A long time ago when I was in college, there was a guy, I’ll call him the Greek. He and I used to sleep together. There was no dating here, there was picking me up at my dorm, going to his place and getting naked. Variations on the theme would be him picking me at the dining commons, the mall, somewhere on campus. Other than that, there was nothing more to this relationship. I don’t know why, when we did talk (yes, there was talking, mostly online or if we happened to run into each other in public) we got along really well. But he was looking for Ms. Right and I was Ms. Right-for-Now. Eventually we stopped sleeping together and life continued on…
Two years later I started dating a guy, who I will call The Geek. Ok, in my past there are plenty of guys who fit this description. I guess I could call him the Bike Racing, Germaphobe, Momma’s Boy, Geek, but for these purposes and because it will sound cute later, he’s just The Geek. Can’t remember how I met him, can’t remember what attracted me, but I do remember him. There were dates and there was talking and there was pretty good sex, which if anyone met him, they wouldn’t believe, but I digress. This was a relationship, he even took me to New York City for a weekend to meet his mother and see the city he grew up in. I kind of blame him for my love of loft apartments and exposed bricks. We had a lot of fun for the time it lasted, I can’t remember why it ended exactly. I know I was in the phase in my life where if I didn’t see it lasting I would call it quits before things got to serious and he was the first guy in a long while to make it past 2 weeks.
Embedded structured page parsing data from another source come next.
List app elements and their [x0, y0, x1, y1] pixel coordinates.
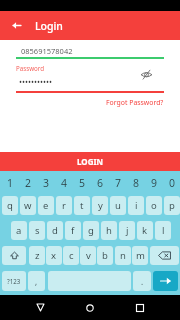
staticText: 6 — [97, 176, 104, 190]
staticText: 9 — [151, 176, 158, 190]
staticText: b — [102, 249, 108, 262]
button[interactable]: Backspace — [150, 246, 179, 265]
button[interactable]: f — [65, 221, 81, 240]
staticText: o — [151, 199, 157, 212]
button[interactable]: Back — [4, 17, 29, 34]
button[interactable]: 8 — [128, 175, 144, 191]
button[interactable]: Space — [48, 271, 131, 291]
button[interactable]: w — [20, 196, 36, 215]
staticText: d — [52, 224, 58, 237]
button[interactable]: g — [83, 221, 99, 240]
button[interactable]: 6 — [92, 175, 108, 191]
button[interactable]: Enter — [153, 271, 178, 291]
staticText: m — [136, 249, 145, 262]
staticText: y — [98, 199, 103, 212]
button[interactable]: ?123 — [2, 271, 26, 291]
button[interactable]: i — [128, 196, 144, 215]
button[interactable]: x — [46, 246, 62, 265]
staticText: Forgot Password? — [106, 98, 164, 107]
button[interactable]: Forgot Password? — [106, 98, 164, 107]
staticText: n — [120, 249, 126, 262]
button[interactable]: y — [92, 196, 108, 215]
staticText: z — [35, 249, 40, 262]
button[interactable]: p — [164, 196, 180, 215]
staticText: i — [135, 199, 138, 212]
staticText: x — [51, 249, 57, 262]
button[interactable]: c — [63, 246, 79, 265]
button[interactable]: Back — [28, 299, 52, 315]
button[interactable]: v — [80, 246, 96, 265]
button[interactable]: z — [29, 246, 45, 265]
button[interactable]: t — [74, 196, 90, 215]
staticText: f — [71, 224, 75, 237]
staticText: v — [86, 249, 91, 262]
staticText: 1 — [7, 176, 14, 190]
button[interactable]: a — [11, 221, 27, 240]
button[interactable]: Show password — [138, 66, 154, 82]
button[interactable]: Shift — [2, 246, 26, 265]
button[interactable]: 4 — [56, 175, 72, 191]
staticText: 4 — [61, 176, 68, 190]
staticText: a — [16, 224, 22, 237]
staticText: 7 — [115, 176, 122, 190]
staticText: e — [43, 199, 49, 212]
staticText: q — [7, 199, 13, 212]
button[interactable]: 7 — [110, 175, 126, 191]
button[interactable]: l — [155, 221, 171, 240]
staticText: ••••••••••• — [19, 76, 53, 87]
button[interactable]: o — [146, 196, 162, 215]
button[interactable]: q — [2, 196, 18, 215]
button[interactable]: u — [110, 196, 126, 215]
staticText: 8 — [133, 176, 140, 190]
button[interactable]: Recents — [128, 300, 152, 316]
button[interactable]: k — [137, 221, 153, 240]
staticText: 5 — [79, 176, 86, 190]
staticText: w — [24, 199, 32, 212]
staticText: s — [35, 224, 40, 237]
button[interactable]: 9 — [146, 175, 162, 191]
staticText: . — [141, 276, 144, 287]
staticText: j — [126, 224, 129, 237]
button[interactable]: 1 — [2, 175, 18, 191]
staticText: u — [115, 199, 121, 212]
staticText: p — [169, 199, 175, 212]
button[interactable]: h — [101, 221, 117, 240]
staticText: h — [106, 224, 112, 237]
staticText: , — [35, 276, 38, 287]
staticText: c — [69, 249, 74, 262]
staticText: k — [142, 224, 148, 237]
staticText: g — [88, 224, 94, 237]
button[interactable]: Home — [78, 300, 102, 316]
staticText: Password — [16, 64, 44, 72]
staticText: 0 — [169, 176, 176, 190]
staticText: 3 — [43, 176, 50, 190]
button[interactable]: LOGIN — [0, 152, 180, 171]
staticText: Login — [35, 19, 63, 33]
button[interactable]: 5 — [74, 175, 90, 191]
button[interactable]: d — [47, 221, 63, 240]
button[interactable]: 2 — [20, 175, 36, 191]
staticText: 2 — [25, 176, 32, 190]
staticText: l — [162, 224, 165, 237]
button[interactable]: 0 — [164, 175, 180, 191]
staticText: t — [80, 199, 84, 212]
staticText: ?123 — [7, 277, 21, 285]
button[interactable]: j — [119, 221, 135, 240]
button[interactable]: r — [56, 196, 72, 215]
staticText: LOGIN — [77, 156, 104, 167]
button[interactable]: 3 — [38, 175, 54, 191]
button[interactable]: m — [132, 246, 148, 265]
button[interactable]: n — [115, 246, 131, 265]
staticText: 085691578042 — [21, 46, 73, 56]
button[interactable]: , — [28, 271, 45, 291]
button[interactable]: e — [38, 196, 54, 215]
button[interactable]: b — [97, 246, 113, 265]
button[interactable]: s — [29, 221, 45, 240]
staticText: r — [62, 199, 66, 212]
button[interactable]: . — [133, 271, 151, 291]
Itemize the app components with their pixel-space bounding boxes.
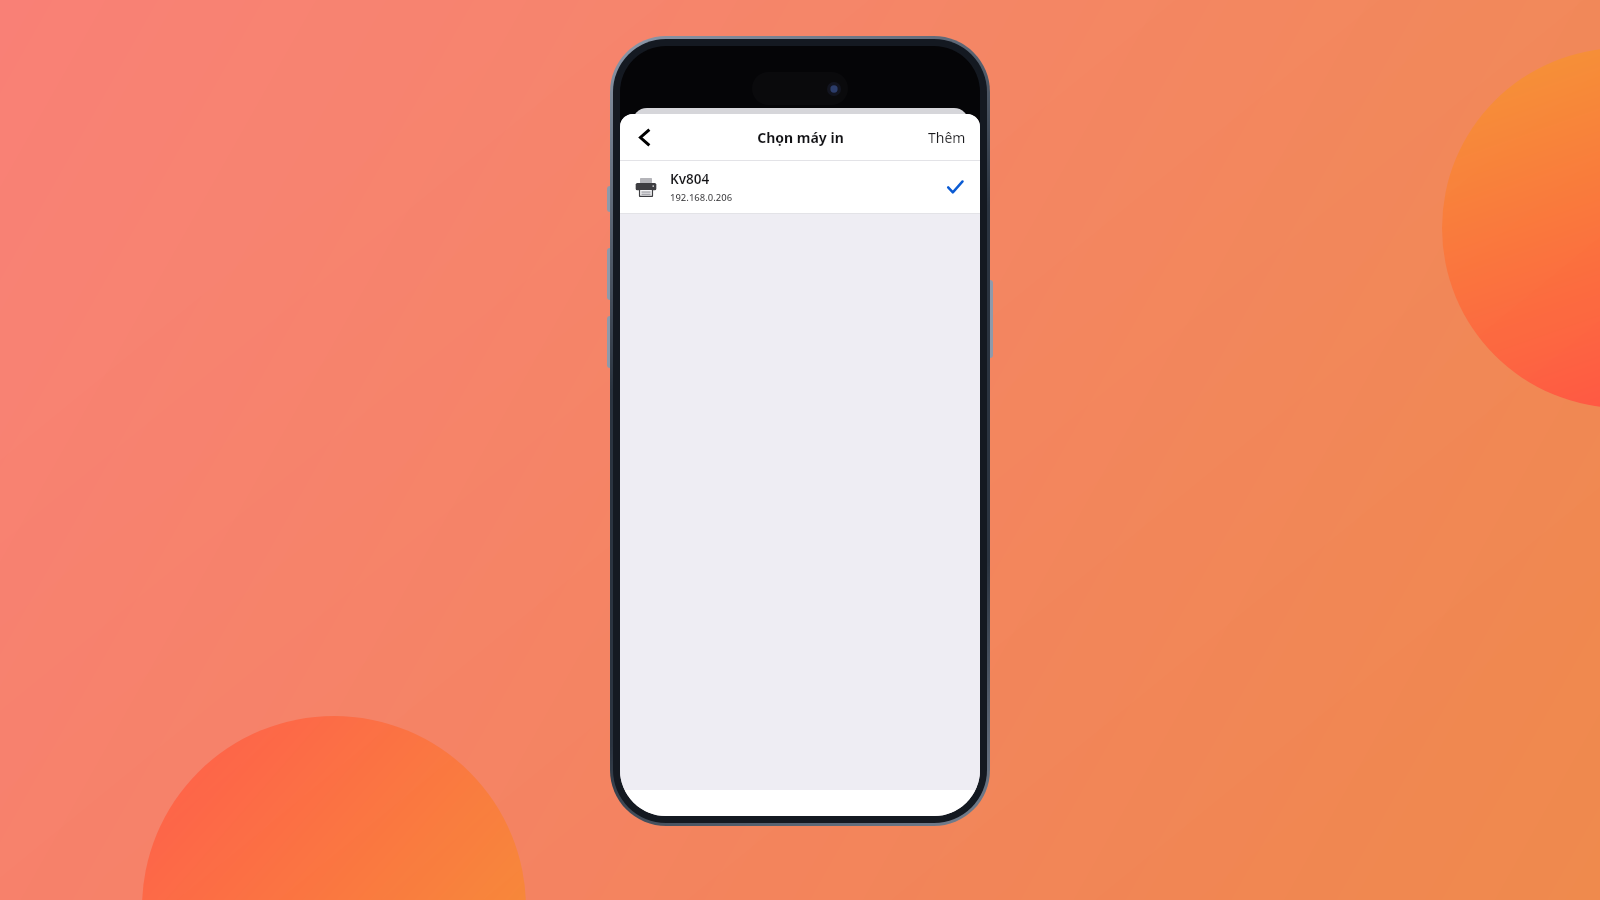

The thing about The Geek, he was sharing an apartment with The Greek.
After the first morning I walked out of the shower to see The Greek, he realized I wasn’t just a passing fancy for The Geek. Apparently The Greek felt the need to talk to The Geek about me after I left that morning. He said to The Geek “She’s fun to play with but she’s not the type you settle down with.” When The Geek told me that I was speechless. That was coming from a guy who has panties in his bedroom displayed like trophies (mine were not there). So considering the source, I shouldn’t pay it much mind, but it stuck with me.
Why would he think that? He never gave me an honest chance. Was he jealous that The Geek had a steady girlfriend? Was he jealous that she was one of his play toys? Was it that he knew he never gave me a chance and maybe he could have a steady girlfriend? Or was it me. Maybe he was right, maybe I wasn’t the type to settle down, maybe that’s why I kept breaking up with perfectly good guys. Maybe that is why I kept dating ones who I knew weren’t going to work out. Those words have been haunting me for 20 years. Were they haunting me when I got engaged? Probably. They were probably haunting me from the moment I kissed The Prince for the second first time. And as I think about starting life over again, they are now screaming at me louder than before.